The 500 hatchback is some distance from being dynamically the best supermini you can buy, and the 500C behaves in a very similar manner. Neither is bad, though, and even if they were the looks (along with the roofless appeal of the 500C) would go a long way to overcoming any objections. The 500C is easy and quite good fun to drive, with light steering, and there isn't enough power to get you into trouble unless you're being particularly careless. Reversing can be difficult, not because of any chassis fault but because it's so hard to see what's behind you. TwinAirs are the nicest to drive because they have the least weight over the front axle. The lack of a solid roof means that there's some body shake, but no more than you'll find in the conceptually similar DS3 Cabrio.
Interior and Equipment
Fiat put the 500C on sale in Britain before it did so in any other country, including even its home market of Italy.
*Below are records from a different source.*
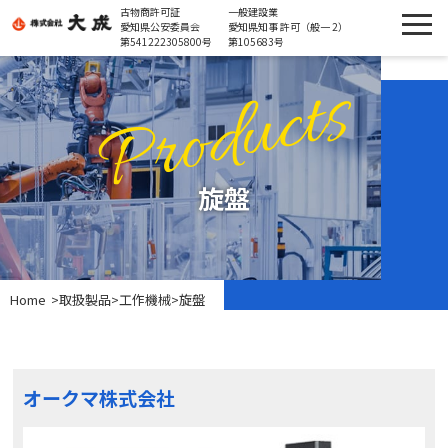
古物商許可証
一般建設業
愛知県公安委員会
愛知県知事 許可（般一 2）
第541222305800号
第105683号
Products
旋盤
Home
>
取扱製品
>
工作機械
>
旋盤
オークマ株式会社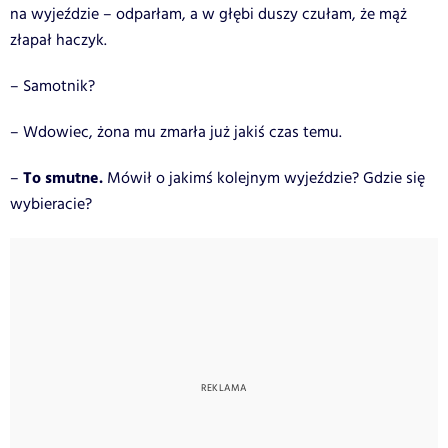
na wyjeździe – odparłam, a w głębi duszy czułam, że mąż
złapał haczyk.
– Samotnik?
– Wdowiec, żona mu zmarła już jakiś czas temu.
To smutne.
–
Mówił o jakimś kolejnym wyjeździe? Gdzie się
wybieracie?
The roof has three positions: closed, open above the heads of all the passengers and fully folded above the boot (but not actually in it, which would make the already poor 182-litre luggage capacity even worse). In the last of these visibility is so bad that if you want to see what's directly behind the car you have to stand up and look round. The high-level brake light is visible no matter where the roof is. The interior, though cramped in the back, is very nicely styled in a faux-1950s sort of way. This works well in the hatchback and it works well here too. All versions have air-conditioning, electrically adjustable door mirrors, start/stop, tyre pressure monitoring, a space-saver spare wheel and seven airbags. The Pop and the Colour Therapy (which is really just a Pop with special paint and a few other styling changes) have steel wheels with plastic covers. Alloy wheels come on to the scene with the Lounge, as do automatic climate control, rear parking sensors, foglights and Bluetooth connectivity. The S comes with privacy glass, a seven-inch TFT digital instrument display, sports seats, side skirts and a chrome exhaust tailpipes, while the Cult is the same as an S but has leather rather than cloth upholstery. DAB digital radio is not available on any model.
Ten of the fifteen variants - in other words all the ones with the TwinAir or diesel engines - have official CO2 emissions below 100g/km (92g/km in the case of the 84bhp TwinAir) which means you don't have to pay Vehicle Excise Duty on them.
The £3,000 premium over the hatchback, which represents nearly a 30% increase in the case of the 1.2-litre Pop, may be off-putting and should certainly inspire some careful thought about whether you really want a convertible 500 at all. Running costs should, however, be modest. Ten of the fifteen variants - in other words all the ones with the TwinAir or diesel engines - have official CO2 emissions below 100g/km (92g/km in the case of the 84bhp TwinAir) which means you don't have to pay Vehicle Excise Duty on them. As well as being the second quickest model, the diesel is also, on paper and probably in real life, the most economical, recording a combined figure of no less than 78.5mpg on the EU test. The TwinAirs are rated at around 70mpg (the exact figure depending on power output and gearbox) but in Fiats and Alfa Romeos fitted with these engines it's difficult to get anywhere near the official figure, partly because they sound as if they're about to stall when they're actually not and there's a temptation to change down a gear unnecessarily.
Study any area of the 500C in detail and you'll find things to criticise. This, however, is a car which is more than the sum of its parts. Its appearance is thoroughly charming, and TwinAir versions sound good and offer decent performance. The extra price compared with the 500 hatchback is slightly alarming, but for those who love the car that won't matter a bit.